Mutualistic relationships between cleaners and clients are influenced by multiple factors. First, species abundance determines the rate of the encounters between cleaners and clients (Floeter et al. 2007). Second, parasite load influences the frequency clients search for cleaning services (Grutter 2002). Third, cleaner preferences for some clients are influenced by greater parasite loads of the latter (Darcy et al. 1974). Fourth, a series of morphological traits and specific behaviors, such as contrasting and vivid colors, degree of jaw protrusion, and fast jaw movements for prey capture (Losey 1987; Losey et al. 1999; Baliga and Mehta 2016). Fifth, tendency of clients to school at cleaning stations that foster cleaning interactions (Cheney et al. 2009; Quimbayo et al. 2016). Finally, biogeographic and evolutionary processes that probably limited the presence of particular cleaners species in some regions (Quimbayo et al. 2012).

Given these factors, questions about how cleaning interactions occur and what ecological factors affect these interactions remain open to debate. In this sense, the identification of cleaners and clients, as well as quantification of matches between them, are the first step to understand the drivers of cleaning interactions over the broad spectrum of natural conditions and evolutionary histories encompassed by distinct biogeographic regions (Floeter et al. 2007). Despite the known geographical variation on cleaning interactions features, most studies have been conducted mainly in coastal reefs of Indo-Pacific and Caribbean (e.g., Johnson and Ruben 1988; Poulin and Grutter 1996; reviews in Côté 2000 and Vaughan et al. 2016). Only recently these associations have been investigated in other regions, such as the southwestern Atlantic (SWA) and the eastern Atlantic (e.g.

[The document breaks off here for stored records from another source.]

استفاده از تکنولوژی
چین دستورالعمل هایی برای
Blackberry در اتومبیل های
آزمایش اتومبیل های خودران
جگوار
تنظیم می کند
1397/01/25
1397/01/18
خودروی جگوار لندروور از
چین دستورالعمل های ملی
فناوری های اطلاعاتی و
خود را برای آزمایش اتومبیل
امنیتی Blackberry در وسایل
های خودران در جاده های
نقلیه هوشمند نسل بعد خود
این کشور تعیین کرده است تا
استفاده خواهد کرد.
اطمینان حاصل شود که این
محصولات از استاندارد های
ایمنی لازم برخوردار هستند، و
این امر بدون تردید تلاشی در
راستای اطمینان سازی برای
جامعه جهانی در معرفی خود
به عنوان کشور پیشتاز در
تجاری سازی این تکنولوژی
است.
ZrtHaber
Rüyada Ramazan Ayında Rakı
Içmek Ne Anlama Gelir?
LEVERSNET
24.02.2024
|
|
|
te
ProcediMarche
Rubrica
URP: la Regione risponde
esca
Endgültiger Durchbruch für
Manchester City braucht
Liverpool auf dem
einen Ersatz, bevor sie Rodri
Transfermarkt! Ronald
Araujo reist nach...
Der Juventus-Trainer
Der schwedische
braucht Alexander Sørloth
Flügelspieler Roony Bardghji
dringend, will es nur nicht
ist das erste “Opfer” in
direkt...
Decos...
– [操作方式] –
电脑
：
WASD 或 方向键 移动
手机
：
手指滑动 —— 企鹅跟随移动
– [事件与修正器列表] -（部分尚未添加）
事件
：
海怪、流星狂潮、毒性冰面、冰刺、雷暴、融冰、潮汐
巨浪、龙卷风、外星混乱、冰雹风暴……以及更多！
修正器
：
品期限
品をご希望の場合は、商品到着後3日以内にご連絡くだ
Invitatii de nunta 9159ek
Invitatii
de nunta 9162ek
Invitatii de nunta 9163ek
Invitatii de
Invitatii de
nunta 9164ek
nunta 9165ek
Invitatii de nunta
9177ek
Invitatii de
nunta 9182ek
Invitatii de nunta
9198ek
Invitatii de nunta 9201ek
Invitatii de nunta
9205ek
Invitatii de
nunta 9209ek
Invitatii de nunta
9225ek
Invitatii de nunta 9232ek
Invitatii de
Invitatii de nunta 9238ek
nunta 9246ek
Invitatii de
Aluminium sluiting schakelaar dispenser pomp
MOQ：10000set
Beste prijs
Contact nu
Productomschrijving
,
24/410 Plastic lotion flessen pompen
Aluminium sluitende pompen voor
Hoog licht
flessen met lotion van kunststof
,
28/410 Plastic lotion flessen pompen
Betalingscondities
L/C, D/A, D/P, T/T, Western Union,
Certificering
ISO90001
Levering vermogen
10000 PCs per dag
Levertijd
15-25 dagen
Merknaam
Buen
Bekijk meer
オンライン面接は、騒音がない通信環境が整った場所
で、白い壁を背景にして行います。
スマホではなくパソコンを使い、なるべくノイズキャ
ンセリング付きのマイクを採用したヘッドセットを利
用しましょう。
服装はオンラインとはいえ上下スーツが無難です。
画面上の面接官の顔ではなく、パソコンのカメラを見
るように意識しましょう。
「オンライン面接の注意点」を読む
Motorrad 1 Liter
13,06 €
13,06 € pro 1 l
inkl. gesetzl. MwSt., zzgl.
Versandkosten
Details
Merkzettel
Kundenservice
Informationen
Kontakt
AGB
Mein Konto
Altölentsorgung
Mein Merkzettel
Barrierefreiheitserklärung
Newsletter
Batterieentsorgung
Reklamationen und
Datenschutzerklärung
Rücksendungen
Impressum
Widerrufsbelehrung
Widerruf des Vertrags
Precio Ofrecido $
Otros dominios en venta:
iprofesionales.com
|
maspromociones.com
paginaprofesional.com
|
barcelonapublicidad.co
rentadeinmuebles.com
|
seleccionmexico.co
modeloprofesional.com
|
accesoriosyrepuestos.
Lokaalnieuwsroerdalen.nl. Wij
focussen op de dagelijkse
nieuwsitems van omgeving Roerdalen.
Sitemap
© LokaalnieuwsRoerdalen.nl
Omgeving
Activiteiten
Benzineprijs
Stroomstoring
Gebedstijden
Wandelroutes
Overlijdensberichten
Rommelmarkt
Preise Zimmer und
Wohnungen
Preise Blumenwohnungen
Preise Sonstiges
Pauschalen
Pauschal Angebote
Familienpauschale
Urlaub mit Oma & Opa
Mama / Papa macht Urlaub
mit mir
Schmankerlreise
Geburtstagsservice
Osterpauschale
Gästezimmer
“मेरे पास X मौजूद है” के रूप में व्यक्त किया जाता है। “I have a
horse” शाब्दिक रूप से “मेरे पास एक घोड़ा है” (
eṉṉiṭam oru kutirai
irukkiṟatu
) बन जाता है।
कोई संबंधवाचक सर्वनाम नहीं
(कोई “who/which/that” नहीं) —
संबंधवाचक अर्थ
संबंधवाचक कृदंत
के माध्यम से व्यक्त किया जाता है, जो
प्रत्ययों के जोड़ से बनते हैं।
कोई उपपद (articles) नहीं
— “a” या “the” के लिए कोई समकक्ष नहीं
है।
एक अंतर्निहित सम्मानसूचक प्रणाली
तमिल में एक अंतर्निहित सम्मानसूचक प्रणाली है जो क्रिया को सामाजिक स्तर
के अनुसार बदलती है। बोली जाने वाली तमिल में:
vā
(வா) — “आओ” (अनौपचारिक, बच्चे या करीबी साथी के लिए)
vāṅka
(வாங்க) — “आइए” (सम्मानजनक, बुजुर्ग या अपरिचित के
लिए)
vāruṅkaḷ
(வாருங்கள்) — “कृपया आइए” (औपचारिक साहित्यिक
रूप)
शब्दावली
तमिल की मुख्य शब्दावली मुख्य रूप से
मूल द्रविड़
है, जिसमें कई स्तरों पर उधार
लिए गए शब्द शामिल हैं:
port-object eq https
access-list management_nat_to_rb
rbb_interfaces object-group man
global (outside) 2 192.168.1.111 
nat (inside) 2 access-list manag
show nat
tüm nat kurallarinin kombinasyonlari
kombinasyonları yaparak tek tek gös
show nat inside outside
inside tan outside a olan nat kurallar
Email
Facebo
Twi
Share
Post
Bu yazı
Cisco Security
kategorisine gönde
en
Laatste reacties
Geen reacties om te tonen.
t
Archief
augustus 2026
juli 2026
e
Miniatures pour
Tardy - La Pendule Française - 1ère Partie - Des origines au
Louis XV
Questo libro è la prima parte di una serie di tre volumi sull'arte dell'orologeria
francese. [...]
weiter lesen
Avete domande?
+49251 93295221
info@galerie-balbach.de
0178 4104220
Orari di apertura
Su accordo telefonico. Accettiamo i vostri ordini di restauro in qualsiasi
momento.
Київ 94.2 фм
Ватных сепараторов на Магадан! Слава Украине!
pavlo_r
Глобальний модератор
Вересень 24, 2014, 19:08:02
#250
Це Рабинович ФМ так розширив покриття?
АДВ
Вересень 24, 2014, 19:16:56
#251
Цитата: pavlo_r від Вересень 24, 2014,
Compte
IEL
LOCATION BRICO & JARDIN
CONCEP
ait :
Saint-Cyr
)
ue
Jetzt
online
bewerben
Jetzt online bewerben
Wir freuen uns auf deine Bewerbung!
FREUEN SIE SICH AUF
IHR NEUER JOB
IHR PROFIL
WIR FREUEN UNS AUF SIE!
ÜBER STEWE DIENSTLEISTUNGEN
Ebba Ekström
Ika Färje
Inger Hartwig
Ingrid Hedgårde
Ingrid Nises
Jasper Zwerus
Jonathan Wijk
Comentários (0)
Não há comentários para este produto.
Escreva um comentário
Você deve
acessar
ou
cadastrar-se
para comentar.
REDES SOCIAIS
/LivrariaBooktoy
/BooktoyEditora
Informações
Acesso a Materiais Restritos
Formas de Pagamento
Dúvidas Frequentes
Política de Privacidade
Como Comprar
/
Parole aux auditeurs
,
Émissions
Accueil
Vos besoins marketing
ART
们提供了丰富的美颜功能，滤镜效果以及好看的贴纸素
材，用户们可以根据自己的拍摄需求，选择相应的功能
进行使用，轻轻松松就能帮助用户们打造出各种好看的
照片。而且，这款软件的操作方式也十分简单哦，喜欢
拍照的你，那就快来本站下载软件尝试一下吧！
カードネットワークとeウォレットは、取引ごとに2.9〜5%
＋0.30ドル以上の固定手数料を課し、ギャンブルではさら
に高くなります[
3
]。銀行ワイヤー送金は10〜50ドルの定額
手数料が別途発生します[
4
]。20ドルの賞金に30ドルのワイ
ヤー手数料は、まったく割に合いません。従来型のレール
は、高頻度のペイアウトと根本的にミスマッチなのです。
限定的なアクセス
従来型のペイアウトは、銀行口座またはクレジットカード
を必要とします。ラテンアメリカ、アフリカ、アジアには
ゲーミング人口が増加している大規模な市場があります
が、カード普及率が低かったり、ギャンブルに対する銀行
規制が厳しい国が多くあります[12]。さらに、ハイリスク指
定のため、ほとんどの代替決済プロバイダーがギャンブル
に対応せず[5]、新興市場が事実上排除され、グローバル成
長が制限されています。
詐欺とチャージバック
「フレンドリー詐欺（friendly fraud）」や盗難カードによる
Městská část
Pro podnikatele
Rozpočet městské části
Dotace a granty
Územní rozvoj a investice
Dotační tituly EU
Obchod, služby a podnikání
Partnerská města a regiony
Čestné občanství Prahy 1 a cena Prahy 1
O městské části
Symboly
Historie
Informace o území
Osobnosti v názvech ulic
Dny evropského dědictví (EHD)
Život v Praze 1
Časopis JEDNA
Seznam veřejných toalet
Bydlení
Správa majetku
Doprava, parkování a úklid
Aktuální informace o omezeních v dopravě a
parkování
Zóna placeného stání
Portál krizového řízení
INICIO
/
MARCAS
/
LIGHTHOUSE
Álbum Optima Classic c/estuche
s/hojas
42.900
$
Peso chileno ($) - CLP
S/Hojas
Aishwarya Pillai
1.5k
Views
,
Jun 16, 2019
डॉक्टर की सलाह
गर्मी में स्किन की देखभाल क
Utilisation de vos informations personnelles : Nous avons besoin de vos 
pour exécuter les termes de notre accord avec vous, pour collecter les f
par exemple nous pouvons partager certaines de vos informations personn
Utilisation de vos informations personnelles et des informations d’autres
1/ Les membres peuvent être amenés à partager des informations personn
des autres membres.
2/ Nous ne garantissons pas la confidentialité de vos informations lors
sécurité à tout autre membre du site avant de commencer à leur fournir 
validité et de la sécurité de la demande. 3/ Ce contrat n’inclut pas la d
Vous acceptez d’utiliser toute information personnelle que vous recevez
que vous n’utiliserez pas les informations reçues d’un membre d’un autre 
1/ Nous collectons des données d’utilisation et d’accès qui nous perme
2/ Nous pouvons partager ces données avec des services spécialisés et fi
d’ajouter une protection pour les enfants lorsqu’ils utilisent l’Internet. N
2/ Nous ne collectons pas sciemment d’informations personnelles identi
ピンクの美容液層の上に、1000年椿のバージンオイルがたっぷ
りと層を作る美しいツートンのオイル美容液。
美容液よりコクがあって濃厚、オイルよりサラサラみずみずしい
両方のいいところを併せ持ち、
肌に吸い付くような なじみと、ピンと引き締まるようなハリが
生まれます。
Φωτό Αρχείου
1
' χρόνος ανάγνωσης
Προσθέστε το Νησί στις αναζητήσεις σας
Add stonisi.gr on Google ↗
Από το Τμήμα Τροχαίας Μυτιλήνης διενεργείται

Sazima et al. 1998, 2000; Francini-Filho and Sazima 2007; Quimbayo et al. 2012; Morais et al. 2016). Still, studies on cleaning symbiosis in the SWA are mostly restricted to case studies focused on one or two cleaner species (e.g., Sazima et al. 1999; Francini-Filho and Sazima 2007; Krajewski 2007; Coni et al. 2010). Only one comprehensive study has assessed the network structure of an assemblage of cleaners and clients in this region (Sazima et al. 2010b). Additionally, about a half of the studies on cleaning interactions in the SWA were done in coastal reefs and reefs in the continental shelf (Sazima et al. 1998, 1999, 2000; Sazima and Sazima 2001). Consequently, oceanic islands in the SWA remain poorly understood, as the studies on this subject focused on the oceanic Fernando de Noronha Archipelago (e.g., Sazima and Moura 2000; Sazima et al. 2004, 2005, 2010a; Francini-Filho and Sazima 2007). A comprehensive assessment of cleaning interactions in oceanic islands is key for a better understating of reef fish ecology in the SWA, given that the these ecosystems harbor about 70% of all cleaner species reported for the Brazilian Province (Côté 2000; Floeter et al. 2008; Vaughan et al. 2016).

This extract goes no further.